Não nasceu pássaro.
Mas quis voar!
E enquanto os outros jogavam ao berlinde
Ele contava asas nas nuvens
E estou em crer que acreditava
Que a alvorada rompia vermelha e feroz no coração dos pássaros
E o sol se erguia com o primeiro piar.
Não lhe cresceram asas.
Mas quis voar!
E enquanto os outros aprendiam a soletrar e a cantar poemas,
Ele rimava alfazemas e colibris,
Marés com gaivotas
E corvos com a noite escura.
Não tinha bico, nem garras.
Penas?
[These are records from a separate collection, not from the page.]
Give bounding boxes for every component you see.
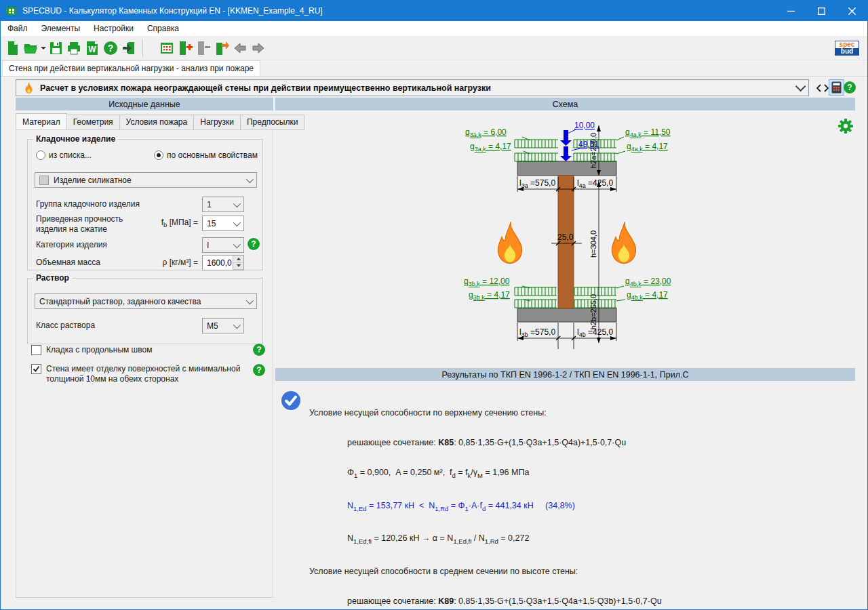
category-combo[interactable]: I	[202, 237, 244, 253]
load-label-g4b: g4b,k = 4,17	[627, 290, 668, 301]
print-button[interactable]	[64, 39, 83, 58]
wall	[558, 176, 574, 308]
specbud-logo: specbud	[835, 41, 859, 56]
schema-diagram: q3a,k = 6,00 g3a,k = 4,17 q4a,k = 11,50 …	[275, 110, 855, 367]
open-project-button[interactable]	[22, 39, 46, 58]
results-text: Условие несущей способности по верхнему …	[309, 388, 662, 610]
unit-group-combo[interactable]: 1	[202, 197, 244, 212]
dim-l4a: l4a =425,0	[577, 178, 613, 189]
menu-settings[interactable]: Настройки	[87, 21, 140, 36]
mortar-class-combo[interactable]: M5	[202, 318, 244, 333]
svg-text:?: ?	[107, 43, 113, 54]
help-button[interactable]: ?	[101, 39, 119, 58]
new-document-button[interactable]	[3, 39, 22, 58]
open-dropdown-caret[interactable]	[41, 47, 46, 49]
chevron-down-icon	[246, 175, 254, 182]
dim-h2a: h2a=250,0	[589, 133, 597, 168]
calculation-type-value: Расчет в условиях пожара неограждающей с…	[40, 83, 491, 93]
mortar-class-label: Класс раствора	[36, 321, 95, 330]
point-load-label-1: 10,00	[574, 121, 595, 130]
save-button[interactable]	[46, 39, 64, 58]
tab-geometry[interactable]: Геометрия	[67, 115, 120, 130]
dim-l3a: l3a =575,0	[519, 178, 555, 189]
menu-help[interactable]: Справка	[140, 21, 186, 36]
surface-finish-checkbox[interactable]: Стена имеет отделку поверхностей с миним…	[31, 364, 243, 384]
radio-by-properties[interactable]: по основным свойствам	[154, 150, 258, 160]
fire-icon	[24, 82, 33, 94]
schema-panel-header: Схема	[275, 98, 855, 110]
tab-fire-conditions[interactable]: Условия пожара	[120, 115, 195, 130]
product-type-combo[interactable]: Изделие силикатное	[35, 172, 257, 188]
dim-h2b: h2b=255,0	[589, 294, 597, 329]
help-icon[interactable]: ?	[253, 364, 265, 376]
radio-from-list[interactable]: из списка...	[36, 150, 92, 160]
density-spinner[interactable]: 1600,0	[202, 255, 244, 270]
calculation-type-combo[interactable]: Расчет в условиях пожара неограждающей с…	[16, 79, 809, 96]
menu-elements[interactable]: Элементы	[35, 21, 87, 36]
previous-element-button[interactable]	[231, 39, 249, 58]
strength-label-line2: изделия на сжатие	[36, 224, 107, 234]
tab-loads[interactable]: Нагрузки	[194, 115, 241, 130]
menu-file[interactable]: Файл	[1, 21, 35, 36]
checkbox-box[interactable]	[31, 345, 41, 355]
document-tab[interactable]: Стена при действии вертикальной нагрузки…	[2, 60, 260, 76]
load-label-g4a: g4a,k = 4,17	[627, 142, 668, 152]
longitudinal-joint-checkbox[interactable]: Кладка с продольным швом	[31, 345, 248, 355]
close-button[interactable]	[837, 1, 867, 21]
exit-button[interactable]	[119, 39, 138, 58]
load-label-g3a: g3a,k = 4,17	[470, 142, 511, 152]
document-tabstrip: Стена при действии вертикальной нагрузки…	[1, 60, 867, 77]
remove-element-icon	[195, 40, 212, 56]
result-line: Условие несущей способности по верхнему …	[309, 407, 662, 418]
density-symbol: ρ [кг/м³] =	[148, 258, 198, 267]
load-label-g3b: g3b,k = 4,17	[469, 290, 510, 301]
next-element-button[interactable]	[249, 39, 267, 58]
checkbox-box[interactable]	[31, 364, 41, 374]
add-element-button[interactable]	[176, 39, 194, 58]
toolbar: W ? specbud	[1, 36, 867, 60]
svg-text:W: W	[88, 45, 96, 54]
remove-element-button[interactable]	[194, 39, 212, 58]
print-icon	[66, 40, 82, 56]
strength-label-line1: Приведеная прочность	[36, 214, 123, 224]
spin-down-button[interactable]	[233, 263, 243, 270]
schema-settings-gear-icon[interactable]	[838, 119, 853, 134]
fire-icon-left	[498, 222, 521, 263]
open-folder-icon	[22, 40, 39, 56]
result-line: N1,Ed = 153,77 кН < N1,Rd = Φ1·A·fd = 44…	[309, 500, 662, 514]
masonry-unit-group: Кладочное изделие из списка... по основн…	[27, 139, 263, 270]
help-icon[interactable]: ?	[844, 81, 856, 94]
strength-combo[interactable]: 15	[202, 216, 244, 231]
mortar-group: Раствор Стандартный раствор, заданного к…	[27, 278, 263, 344]
minimize-button[interactable]	[776, 1, 806, 21]
export-word-button[interactable]: W	[83, 39, 101, 58]
mortar-type-combo[interactable]: Стандартный раствор, заданного качества	[35, 293, 257, 309]
result-line: решающее сочетание: K89: 0,85·1,35·G+(1,…	[309, 596, 662, 607]
title-bar: SPECBUD - Калькулятор Каменных Конструкц…	[1, 1, 867, 21]
help-icon[interactable]: ?	[253, 344, 265, 356]
fire-icon-right	[612, 222, 635, 263]
input-panel-header: Исходные данные	[16, 98, 273, 110]
help-icon[interactable]: ?	[248, 238, 260, 250]
spin-up-button[interactable]	[233, 256, 243, 263]
tab-material[interactable]: Материал	[16, 113, 67, 130]
calculator-icon	[831, 81, 842, 94]
result-line: Условие несущей способности в среднем се…	[309, 566, 662, 577]
chevron-down-icon	[233, 321, 241, 328]
calculator-button[interactable]	[829, 79, 844, 96]
bottom-slab	[517, 308, 616, 322]
help-icon: ?	[102, 40, 119, 56]
element-list-button[interactable]	[157, 39, 176, 58]
chevron-down-icon	[233, 199, 241, 207]
window-title: SPECBUD - Калькулятор Каменных Конструкц…	[22, 6, 323, 16]
maximize-button[interactable]	[806, 1, 837, 21]
category-label: Категория изделия	[36, 240, 107, 249]
next-arrow-icon	[250, 40, 267, 56]
chevron-down-icon	[233, 240, 241, 247]
group-label: Группа кладочного изделия	[36, 199, 140, 209]
export-element-button[interactable]	[212, 39, 231, 58]
export-element-icon	[214, 40, 230, 56]
new-document-icon	[5, 40, 21, 56]
word-document-icon: W	[84, 40, 100, 56]
save-icon	[47, 40, 64, 56]
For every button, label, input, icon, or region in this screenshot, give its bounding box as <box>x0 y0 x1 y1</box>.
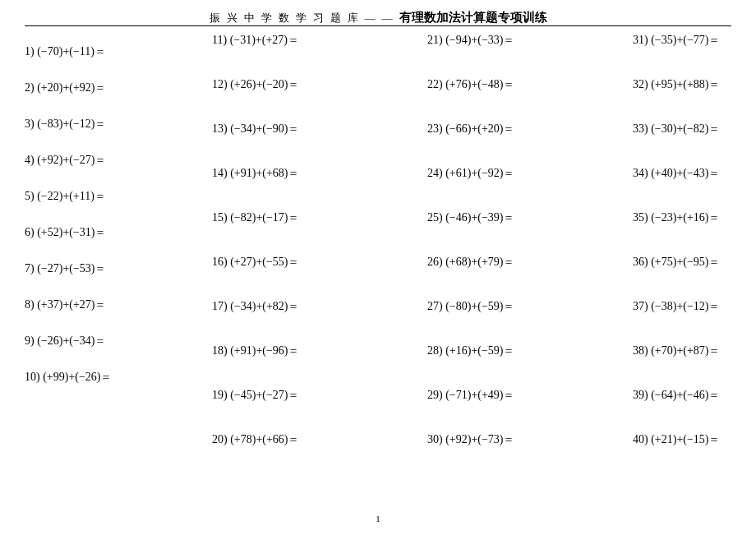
page-header: 振兴中学数学习题库——有理数加法计算题专项训练 <box>0 10 756 25</box>
problem: 18) (+91)+(−96)＝ <box>212 345 427 357</box>
problem: 36) (+75)+(−95)＝ <box>633 256 740 268</box>
problem: 37) (−38)+(−12)＝ <box>633 301 740 312</box>
problem: 6) (+52)+(−31)＝ <box>25 227 212 238</box>
problem: 31) (−35)+(−77)＝ <box>633 35 740 46</box>
problem: 24) (+61)+(−92)＝ <box>427 168 633 179</box>
problem: 25) (−46)+(−39)＝ <box>427 212 633 224</box>
problem: 26) (+68)+(+79)＝ <box>427 256 633 268</box>
problem: 22) (+76)+(−48)＝ <box>427 79 633 90</box>
problem: 29) (−71)+(+49)＝ <box>427 390 633 401</box>
problem: 17) (−34)+(+82)＝ <box>212 301 427 312</box>
problem: 10) (+99)+(−26)＝ <box>25 371 212 383</box>
problem: 7) (−27)+(−53)＝ <box>25 263 212 274</box>
header-title: 有理数加法计算题专项训练 <box>399 11 547 24</box>
problem: 27) (−80)+(−59)＝ <box>427 301 633 312</box>
column-2: 11) (−31)+(+27)＝ 12) (+26)+(−20)＝ 13) (−… <box>212 35 427 478</box>
problem: 32) (+95)+(+88)＝ <box>633 79 740 90</box>
problem: 9) (−26)+(−34)＝ <box>25 335 212 347</box>
header-rule <box>25 25 731 26</box>
problem: 19) (−45)+(−27)＝ <box>212 390 427 401</box>
problem: 40) (+21)+(−15)＝ <box>633 434 740 445</box>
problem: 28) (+16)+(−59)＝ <box>427 345 633 357</box>
problem: 20) (+78)+(+66)＝ <box>212 434 427 445</box>
page-number: 1 <box>0 514 756 523</box>
problem: 39) (−64)+(−46)＝ <box>633 390 740 401</box>
problem: 1) (−70)+(−11)＝ <box>25 46 212 58</box>
problem: 35) (−23)+(+16)＝ <box>633 212 740 224</box>
column-3: 21) (−94)+(−33)＝ 22) (+76)+(−48)＝ 23) (−… <box>427 35 633 478</box>
problem: 21) (−94)+(−33)＝ <box>427 35 633 46</box>
problem: 12) (+26)+(−20)＝ <box>212 79 427 90</box>
problem: 23) (−66)+(+20)＝ <box>427 123 633 135</box>
problem: 8) (+37)+(+27)＝ <box>25 299 212 311</box>
problem: 13) (−34)+(−90)＝ <box>212 123 427 135</box>
problem: 38) (+70)+(+87)＝ <box>633 345 740 357</box>
problem: 33) (−30)+(−82)＝ <box>633 123 740 135</box>
column-4: 31) (−35)+(−77)＝ 32) (+95)+(+88)＝ 33) (−… <box>633 35 740 478</box>
problem-columns: 1) (−70)+(−11)＝ 2) (+20)+(+92)＝ 3) (−83)… <box>25 35 740 478</box>
problem: 30) (+92)+(−73)＝ <box>427 434 633 445</box>
problem: 2) (+20)+(+92)＝ <box>25 82 212 94</box>
problem: 4) (+92)+(−27)＝ <box>25 155 212 166</box>
problem: 34) (+40)+(−43)＝ <box>633 168 740 179</box>
header-prefix: 振兴中学数学习题库—— <box>210 12 399 24</box>
problem: 16) (+27)+(−55)＝ <box>212 256 427 268</box>
problem: 3) (−83)+(−12)＝ <box>25 118 212 130</box>
column-1: 1) (−70)+(−11)＝ 2) (+20)+(+92)＝ 3) (−83)… <box>25 35 212 478</box>
problem: 15) (−82)+(−17)＝ <box>212 212 427 224</box>
problem: 11) (−31)+(+27)＝ <box>212 35 427 46</box>
problem: 5) (−22)+(+11)＝ <box>25 191 212 202</box>
problem: 14) (+91)+(+68)＝ <box>212 168 427 179</box>
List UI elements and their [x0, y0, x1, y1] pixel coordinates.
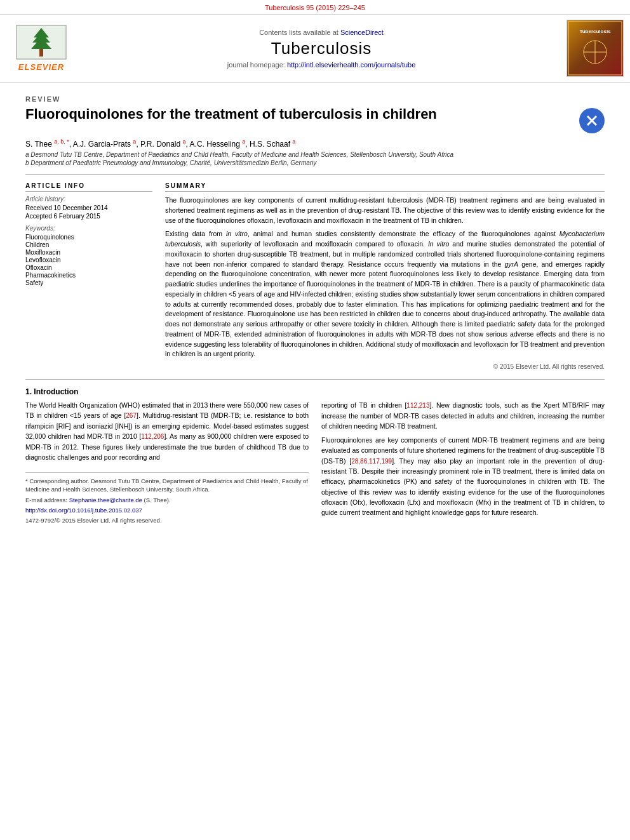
- intro-right-col: reporting of TB in children [112,213]. N…: [321, 400, 605, 527]
- journal-header: ELSEVIER Contents lists available at Sci…: [0, 14, 630, 83]
- email-link[interactable]: Stephanie.thee@charite.de: [69, 497, 142, 503]
- intro-para-3: Fluoroquinolones are key components of c…: [321, 435, 605, 517]
- intro-left-col: The World Health Organization (WHO) esti…: [25, 400, 309, 527]
- intro-heading: 1. Introduction: [25, 387, 605, 396]
- contents-available-text: Contents lists available at ScienceDirec…: [89, 29, 554, 36]
- affiliation-b: b Department of Paediatric Pneumology an…: [25, 159, 605, 166]
- keyword-3: Moxifloxacin: [25, 249, 152, 256]
- section-divider-2: [25, 379, 605, 380]
- citation-bar: Tuberculosis 95 (2015) 229–245: [0, 0, 630, 14]
- crossmark-badge: [579, 108, 605, 133]
- keyword-1: Fluoroquinolones: [25, 234, 152, 241]
- article-info-summary: ARTICLE INFO Article history: Received 1…: [25, 182, 605, 370]
- keyword-6: Pharmacokinetics: [25, 272, 152, 279]
- article-type-label: REVIEW: [25, 95, 605, 103]
- intro-section-title: Introduction: [34, 387, 78, 396]
- journal-center-info: Contents lists available at ScienceDirec…: [76, 29, 566, 69]
- summary-text-area: The fluoroquinolones are key components …: [165, 196, 605, 359]
- ref-28-86[interactable]: 28,86,117,199: [351, 458, 392, 465]
- svg-rect-1: [39, 49, 43, 57]
- footnote-copyright: 1472-9792/© 2015 Elsevier Ltd. All right…: [25, 516, 309, 524]
- intro-text-right: reporting of TB in children [112,213]. N…: [321, 400, 605, 517]
- svg-text:Tuberculosis: Tuberculosis: [579, 29, 611, 34]
- main-content: REVIEW Fluoroquinolones for the treatmen…: [0, 83, 630, 533]
- ref-267[interactable]: 267: [126, 412, 137, 419]
- ref-112-213[interactable]: 112,213: [406, 402, 429, 409]
- intro-para-1: The World Health Organization (WHO) esti…: [25, 400, 309, 462]
- introduction-section: 1. Introduction The World Health Organiz…: [25, 387, 605, 527]
- history-label: Article history:: [25, 196, 152, 203]
- summary-para-1: The fluoroquinolones are key components …: [165, 196, 605, 225]
- keyword-7: Safety: [25, 279, 152, 286]
- keyword-5: Ofloxacin: [25, 264, 152, 271]
- article-info-title: ARTICLE INFO: [25, 182, 152, 192]
- section-divider: [25, 174, 605, 175]
- accepted-date: Accepted 6 February 2015: [25, 213, 152, 220]
- authors-line: S. Thee a, b, *, A.J. Garcia-Prats a, P.…: [25, 138, 605, 149]
- summary-title: SUMMARY: [165, 182, 605, 192]
- homepage-url[interactable]: http://intl.elsevierhealth.com/journals/…: [287, 61, 415, 69]
- article-title-area: Fluoroquinolones for the treatment of tu…: [25, 105, 605, 133]
- keyword-4: Levofloxacin: [25, 257, 152, 263]
- article-info-col: ARTICLE INFO Article history: Received 1…: [25, 182, 152, 370]
- journal-name: Tuberculosis: [89, 39, 554, 58]
- summary-para-2: Existing data from in vitro, animal and …: [165, 229, 605, 359]
- keyword-2: Children: [25, 241, 152, 248]
- affiliation-a: a Desmond Tutu TB Centre, Department of …: [25, 151, 605, 158]
- intro-two-col: The World Health Organization (WHO) esti…: [25, 400, 605, 527]
- intro-section-number: 1.: [25, 387, 32, 396]
- footnote-doi: http://dx.doi.org/10.1016/j.tube.2015.02…: [25, 506, 309, 514]
- keywords-label: Keywords:: [25, 225, 152, 232]
- journal-cover-thumbnail: Tuberculosis: [566, 20, 624, 77]
- sciencedirect-link[interactable]: ScienceDirect: [340, 29, 384, 36]
- homepage-label-text: journal homepage: http://intl.elsevierhe…: [89, 61, 554, 69]
- footnote-area: * Corresponding author. Desmond Tutu TB …: [25, 472, 309, 524]
- affiliations-area: a Desmond Tutu TB Centre, Department of …: [25, 151, 605, 166]
- footnote-email: E-mail address: Stephanie.thee@charite.d…: [25, 496, 309, 504]
- intro-para-2: reporting of TB in children [112,213]. N…: [321, 400, 605, 431]
- elsevier-tree-image: [16, 25, 67, 60]
- elsevier-logo: ELSEVIER: [6, 25, 76, 72]
- intro-text-left: The World Health Organization (WHO) esti…: [25, 400, 309, 462]
- copyright-line: © 2015 Elsevier Ltd. All rights reserved…: [165, 363, 605, 370]
- doi-link[interactable]: http://dx.doi.org/10.1016/j.tube.2015.02…: [25, 507, 142, 514]
- citation-text: Tuberculosis 95 (2015) 229–245: [265, 4, 365, 11]
- elsevier-wordmark: ELSEVIER: [18, 62, 64, 72]
- article-title-text: Fluoroquinolones for the treatment of tu…: [25, 105, 437, 124]
- footnote-star: * Corresponding author. Desmond Tutu TB …: [25, 477, 309, 494]
- received-date: Received 10 December 2014: [25, 204, 152, 211]
- ref-112-206[interactable]: 112,206: [141, 433, 164, 440]
- summary-col: SUMMARY The fluoroquinolones are key com…: [165, 182, 605, 370]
Cresceram-lhe no coração, não nos braços.
Mas quis voar!
E enquanto os outros mediam Q.I.’s
E médias para a universidade,
Ele alojava ventos no coração,
os ventos onde viviam os pássaros.
Madrugadas também.
As dos pássaros.
Passava os dias na falésia,
Os olhos no abismo das asas,
Não das pedras,
Onde um e outro voo lhe entrava na alma como um desafio.
À noite passava fome,
Escorraçado pelos semelhantes por se parecer com as aves.
Um dia, ao crepúsculo sobre o abismo,
Abriu os braços,
(como se fossem asas)
Para voltar para o ninho como os demais pássaros.
Passou um, rasando-lhe a testa,
E eis logo outro que o despenteou, convidando:
- Vem daí, irmão!
E ele foi. E voou!
Não tinha asas, não.
Não sabia.
Acolheu-o o mar, como se ele fora gaivota.
Todas as asas o vieram velar nessa noite.
Até os anjos que nunca acreditaram que pudesse voar.
A alvorada rompeu, vermelha e feroz, no coração dos pássaros
E o sol despertou com o primeiro piar.